"A quoi tu penses?" C'est la question que Jean-Louis Fournier pose à ses amis les bêtes. Chronique de l'arche de Noé, version comique.
Le dernier livre de Jean-Louis Fournier est publié par un éditeur heureux : je voudrais saluer Philippe Rey : il a remporté – première fois de son histoire – le prix Goncourt 2021 avec Mohamed MBougar Sarr et son roman La plus secrète mémoire des hommes. Et il a aussi publié Vincent Maillard qui, avec son livre L’os de Lebowski, a emporté le prix Trente millions d’amis. Un prix aurait très bien pu être attribué au livre que je vous présente aujourd’hui. Un livre qui n’a pas encore de prix mais qui pourrait bien rafler tous les suffrages dans les terriers, les zoos et auprès de nos animaux de compagnie.

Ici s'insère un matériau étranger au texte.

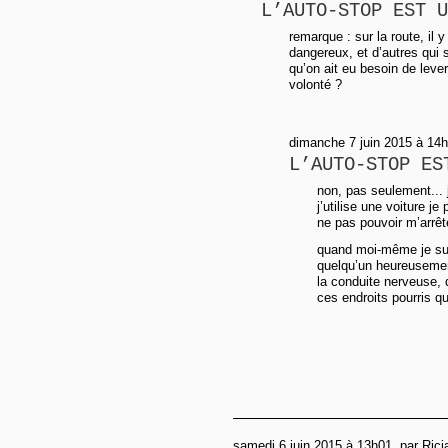
L’AUTO-STOP EST U
remarque : sur la route, il 
dangereux, et d’autres qui 
qu’on ait eu besoin de lever
volonté ?
dimanche 7 juin 2015 à 14
L’AUTO-STOP ES
non, pas seulement...
j’utilise une voiture j
ne pas pouvoir m’arrêt
quand moi-même je suis
quelqu’un heureusement
la conduite nerveuse,
ces endroits pourris q
samedi 6 juin 2015 à 13h01, par Rici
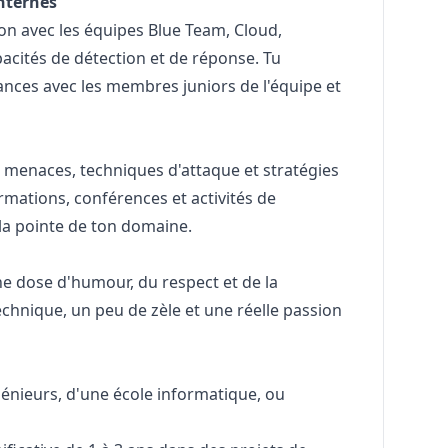
internes
tion avec les équipes Blue Team, Cloud,
acités de détection et de réponse. Tu
nces avec les membres juniors de l'équipe et
es menaces, techniques d'attaque et stratégies
rmations, conférences et activités de
la pointe de ton domaine.
e dose d'humour, du respect et de la
echnique, un peu de zèle et une réelle passion
génieurs, d'une école informatique, ou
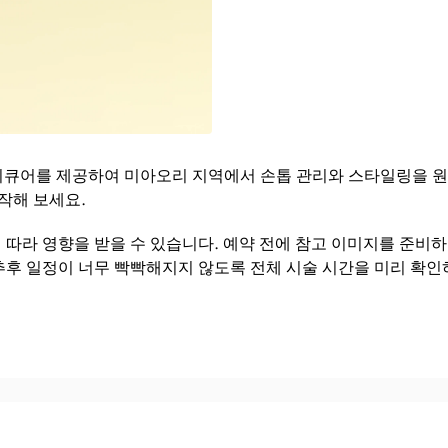
디큐어를 제공하여 미아오리 지역에서 손톱 관리와 스타일링을 원
작해 보세요.
에 따라 영향을 받을 수 있습니다. 예약 전에 참고 이미지를 준비
 추후 일정이 너무 빡빡해지지 않도록 전체 시술 시간을 미리 확인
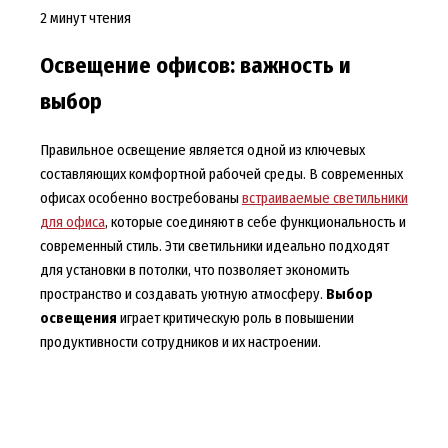
2 минут чтения
Освещение офисов: важность и
выбор
Правильное освещение является одной из ключевых
составляющих комфортной рабочей среды. В современных
офисах особенно востребованы
встраиваемые светильники
для офиса
, которые соединяют в себе функциональность и
современный стиль. Эти светильники идеально подходят
для установки в потолки, что позволяет экономить
пространство и создавать уютную атмосферу.
Выбор
освещения
играет критическую роль в повышении
продуктивности сотрудников и их настроении.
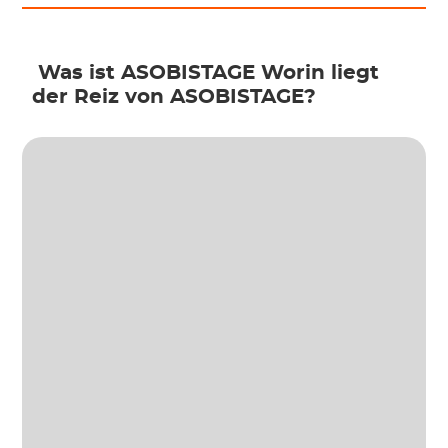
 Was ist ASOBISTAGE
 Worin liegt 
der Reiz von ASOBISTAGE?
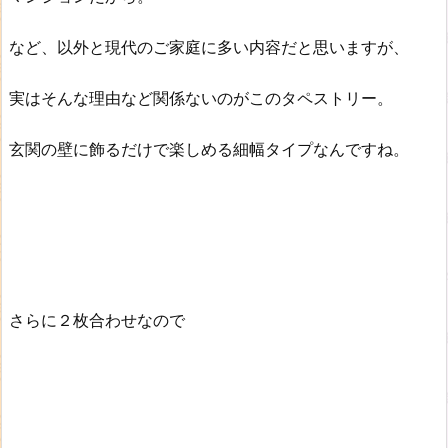
など、以外と現代のご家庭に多い内容だと思いますが、
実はそんな理由など関係ないのがこのタペストリー。
玄関の壁に飾るだけで楽しめる細幅タイプなんですね。
さらに２枚合わせなので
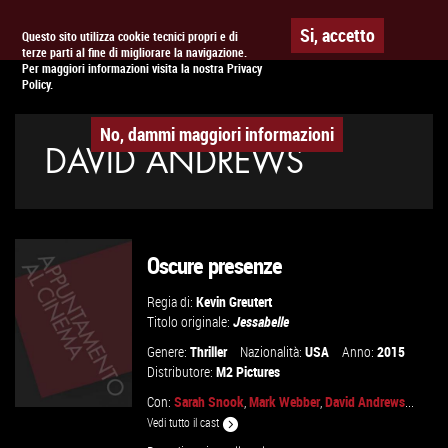
Togg
APPUNTAMENTO AL
CINEMA
Si, accetto
Questo sito utilizza cookie tecnici propri e di
terze parti al fine di migliorare la navigazione.
navig
Per maggiori informazioni visita la nostra Privacy
Policy.
No, dammi maggiori informazioni
DAVID ANDREWS
Oscure presenze
Regia di:
Kevin Greutert
Titolo originale:
Jessabelle
Genere:
Thriller
Nazionalità:
USA
Anno:
2015
Distributore:
M2 Pictures
Con:
Sarah Snook
,
Mark Webber
,
David Andrews
...
Vedi tutto il cast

Dans son dernier livre, Jean-Louis Fournier donne la parole à nos amis les bêtes, lesquelles sont invitées à répondre avec franchise à la question toute simple : « A quoi tu penses ? » Fournier est coutumier du fait, lui qui soliloque avec sa chatte Ardéco, qui nous a raconté la vie de La Noiraude et d’Antivol, l’oiseau qui avait peur du vide. Dans ce nouveau bouquin, il se met à leur écoute : « Je vais leur donner la parole, je vais donner ma langue au chat », annonce-t-il. Au chat, au poisson rouge et au crocodile aussi. Et quand on se souvient que Jean-Louis Fournier était le complice de Pierre Desproges, notamment pour La minute de monsieur Cyclopède – dont les plus anciens se souviennent -, on peut s’attendre à tout….
La mère biche
Les réponses se multiplient : « Je pense aux photographes animaliers, ils sont beaux », répond la biche qui pense aussi à ses enfaons (vous me suivez ?). Et contrairement aux idées reçues, le poulpe a des pensées intenses : « Je pense à la vie, je pense à la mort, je pense au paradis, je pense à l’enfer, je pense à la transcendance, je pense à la métaphysique, à l’éducation physique, je pense à la phénoménologie, je pense à la tautologie, je pense à l’astrologie, je pense à la philologie, je pense à la gastronomie, je pense à la relativité, je pense au PSG… »
Bébé phoque
Les animaux défilent, comme embarqués dans l’arche de Noé, on y trouve le macaque patraque, le dinosaure antique, la carpe assoiffée, la taupe de poche et le percheron girond, avant une série d’illustrations colorées réalisées par Dominique Lange. Le chat Ardéco met son grain de sel, alors que le phoque se prélasse en baie de Somme en pensant à Brigitte Bardot : « Grâce à elle, j’ai pu devenir un vieux phoque. C’était il y a cinquante ans, j’étais bébé, elle m’a sauvé. »
Règne animal
Peut-être parlerez-vous de ce livre à votre chat, votre cheval ou votre poisson rouge… On rit, on sourit, mais il y a dans ce texte un pari littéraire et aussi un propos engagé, qui n’oublie pas les milliers d’espèces menacées et le mépris de l’environnement. Par exemple, quand les milliardaires organisent le tourisme interplanétaire : « Après avoir bousillé la Terre, ils vont bousiller la lune. Je suis sûr que la première fois que l’homme a marché sur la Lune, il s’était pas essuyé les pieds », se plaint l’oie qui survole l’Everest. D’ailleurs, complète Ardéco, « pour de l’argent, certains hommes sont capables de tuer Terre et Mer, sans remords. » Le règne animal est peut-être plus sage que nous autres humains. Encore faut-il les écouter, deviner ce qu’ils disent derrière « leurs coassements, leurs bêlements, leurs mugissements, leurs caquètements, leurs rugissements, leurs braiments, leurs barrissements, leurs grognements, leurs hululements, leurs feulements, leurs roucoulements, leurs miaulements, leurs ronronnements, leurs aboiements, leurs stridulations, leurs piaulements… » quelle profusion ! Merci à Jean-Louis Fournier d’avoir été leur interprète : personnellement, je n’ai jamais été doué pour les langues étrangères.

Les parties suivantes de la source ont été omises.